Elena Pinderhughes has been around the East Bay music scene since before she learned how to walk.
She recorded her first published work before the age of 10, and has gone on to share stages with Herbie Hancock, and work with Carlos Santana. She’s also played NPR’s Tiny Desk with Chief Xian aTunde Adjuah (formerly Christian Scott) and even played a set at Coachella with Future.
But Elena says she wouldn’t be where she is today without family support and the musical institutions of the East Bay. Working with her brother, pianist and vocalist Samora Pinderhughes, assisted her growth at home, while organizations like the Young Musicians Choral Orchestra aided her progress in the community.
As she learned more about music, she learned about the world around her and within herself. Her travels helped her realize the value of the diversity in her community back home. Through playing the flute in male-dominated bands, she gained a deeper understanding of the power she wields as a woman.
Now Elena is preparing for the next iteration of her career. She’s relying on the tools given to her by the Bay Area’s multi-talented musical community as she moves into the world of scoring films, making R&B music and more.
This week she tells us all about the depths of family bonds, and how jazz is conversation in musical form.

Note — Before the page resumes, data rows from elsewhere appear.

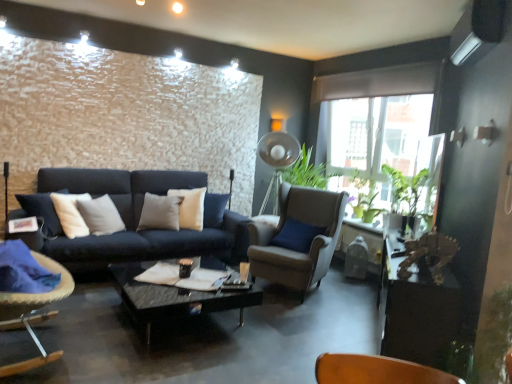 Question: Is suede beige armchair at center, which appears as the second chair when viewed from the front, to the left of wooden table at right from the viewer's perspective?

Choices:
 (A) no
 (B) yes

Answer: (B)

Question: Considering the relative sizes of suede beige armchair at center, marked as the first chair in a right-to-left arrangement, and wooden table at right in the image provided, is suede beige armchair at center, marked as the first chair in a right-to-left arrangement, smaller than wooden table at right?

Choices:
 (A) yes
 (B) no

Answer: (B)

Question: Does suede beige armchair at center, marked as the first chair in a right-to-left arrangement, have a greater width compared to wooden table at right?

Choices:
 (A) no
 (B) yes

Answer: (B)

Question: Are suede beige armchair at center, positioned as the second chair in left-to-right order, and wooden table at right located far from each other?

Choices:
 (A) no
 (B) yes

Answer: (B)

Question: Does suede beige armchair at center, positioned as the second chair in left-to-right order, have a larger size compared to wooden table at right?

Choices:
 (A) no
 (B) yes

Answer: (B)

Question: Would you say suede beige armchair at center, positioned as the second chair in left-to-right order, contains wooden table at right?

Choices:
 (A) no
 (B) yes

Answer: (A)

Question: Is wooden table at right positioned behind suede beige armchair at center, marked as the first chair in a right-to-left arrangement?

Choices:
 (A) yes
 (B) no

Answer: (B)

Question: Is wooden table at right at the right side of suede beige armchair at center, which appears as the second chair when viewed from the front?

Choices:
 (A) no
 (B) yes

Answer: (B)

Question: Considering the relative sizes of wooden table at right and suede beige armchair at center, which appears as the second chair when viewed from the front, in the image provided, is wooden table at right taller than suede beige armchair at center, which appears as the second chair when viewed from the front,?

Choices:
 (A) no
 (B) yes

Answer: (A)

Question: Is wooden table at right turned away from suede beige armchair at center, marked as the first chair in a right-to-left arrangement?

Choices:
 (A) no
 (B) yes

Answer: (A)

Question: Is wooden table at right positioned before suede beige armchair at center, positioned as the second chair in left-to-right order?

Choices:
 (A) no
 (B) yes

Answer: (B)

Question: Considering the relative positions of wooden table at right and suede beige armchair at center, positioned as the second chair in left-to-right order, in the image provided, is wooden table at right to the left of suede beige armchair at center, positioned as the second chair in left-to-right order, from the viewer's perspective?

Choices:
 (A) no
 (B) yes

Answer: (A)

Question: Is green matte plant at right to the right of velvet cushioned chair at left, the first chair from the front, from the viewer's perspective?

Choices:
 (A) yes
 (B) no

Answer: (A) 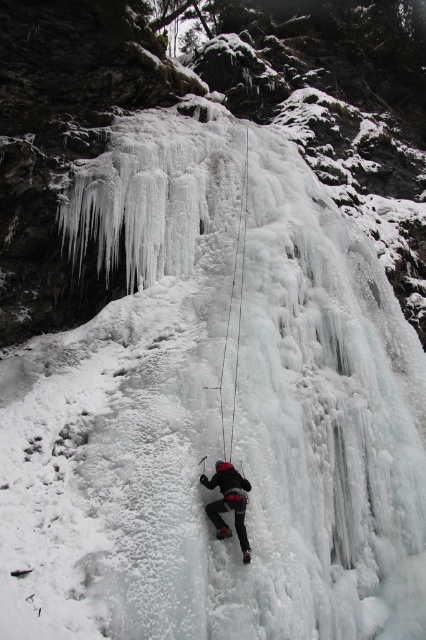 You are an ice climber preparing to secure your gear. You have the clear ice rope at center and the black matte climbing gear at center in your view. Which object is positioned higher up in the image?

The clear ice rope at center is positioned higher up in the image as it is much taller than the black matte climbing gear at center.

You are an ice climber preparing to secure your gear. You have a clear ice rope at center and a black matte climbing gear at center. Which object is located to the right of the other?

The clear ice rope at center is positioned on the right side of black matte climbing gear at center. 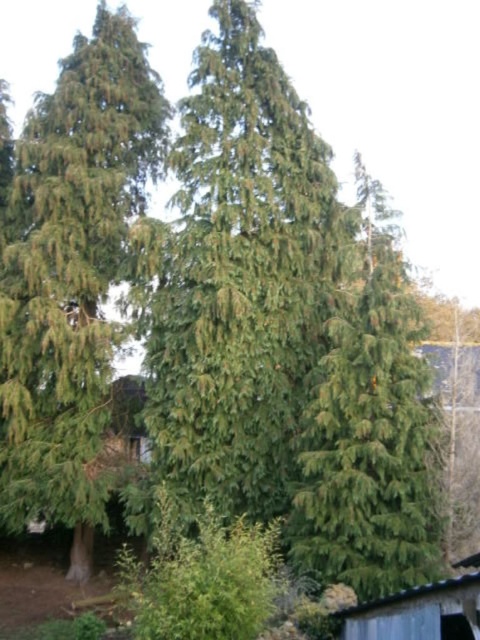 Is green needle-like at left smaller than rusty corrugated metal hut at lower right?

Actually, green needle-like at left might be larger than rusty corrugated metal hut at lower right.

Does point (137, 102) come closer to viewer compared to point (419, 614)?

No.

Where is `green needle-like at left`? The width and height of the screenshot is (480, 640). green needle-like at left is located at coordinates (71, 273). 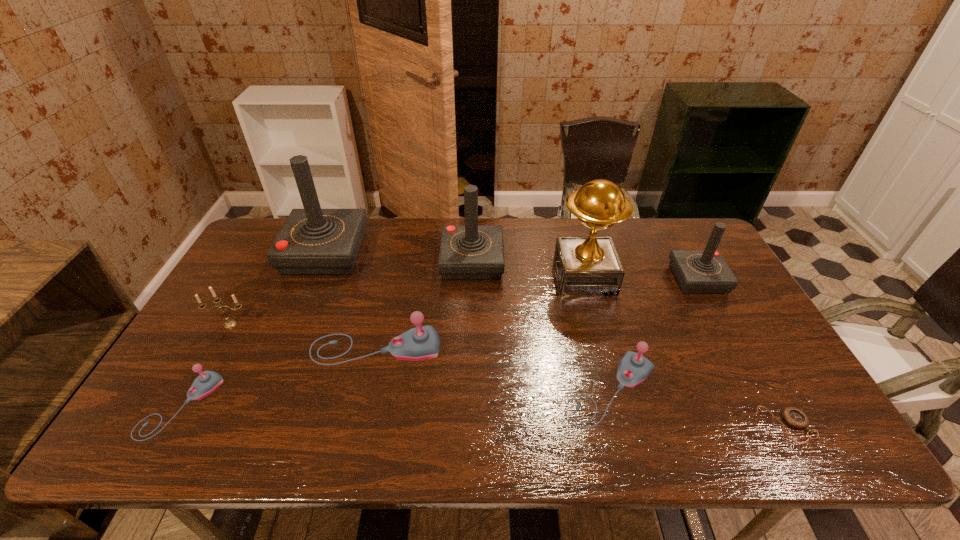 The image size is (960, 540). What are the coordinates of `vacant space at the right edge` in the screenshot? It's located at (762, 337).

The image size is (960, 540). Find the location of `vacant space at the near left corner of the desktop`. vacant space at the near left corner of the desktop is located at coordinates (188, 428).

Where is `free space at the far right corner`? This screenshot has height=540, width=960. free space at the far right corner is located at coordinates (666, 238).

Where is `blank region between the second smallest red joystick and the fourth tallest joystick`? blank region between the second smallest red joystick and the fourth tallest joystick is located at coordinates (424, 305).

I want to click on empty location between the third shortest joystick and the gold award, so click(480, 312).

You are a GUI agent. You are given a task and a screenshot of the screen. Output one action in this format:
    pyautogui.click(x=<x>, y=<y>)
    Task: Click on the vacant area that lies between the metallic candle and the shortest joystick
    The width and height of the screenshot is (960, 540).
    Given the screenshot: What is the action you would take?
    pyautogui.click(x=205, y=365)

Find the location of a particular element. Image resolution: width=960 pixels, height=540 pixels. empty space that is in between the metallic candle and the biggest gray joystick is located at coordinates (303, 336).

The width and height of the screenshot is (960, 540). What are the coordinates of `empty space that is in between the leftmost red joystick and the pocket watch` in the screenshot? It's located at (556, 339).

This screenshot has width=960, height=540. I want to click on empty location between the award and the biggest gray joystick, so click(480, 312).

What are the coordinates of `empty space between the shortest object and the smallest red joystick` in the screenshot? It's located at (742, 352).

Below are lightly edited excerpts of my conversation with Elena Pinderhughes
HARSHAW: What do you define as jazz?
PINDERHUGHES: I don’t know if I have a short answer to that, but I think there’s a couple of parts of it that are really important. It’s creativity. It’s freedom. Its legacy. It’s music that stems from the Black experience. I think it’s really a Black cultural expression that stretches and changes with people’s experiences but is rooted in different things like call and response and different harmonic traditions that we’re all familiar with, but have been stretched and changed as the times and different generations have come through.
At its core I think it’s communication. Because when you’re playing jazz, the biggest thing is you’re listening to everybody around you, reacting. You’re communicating.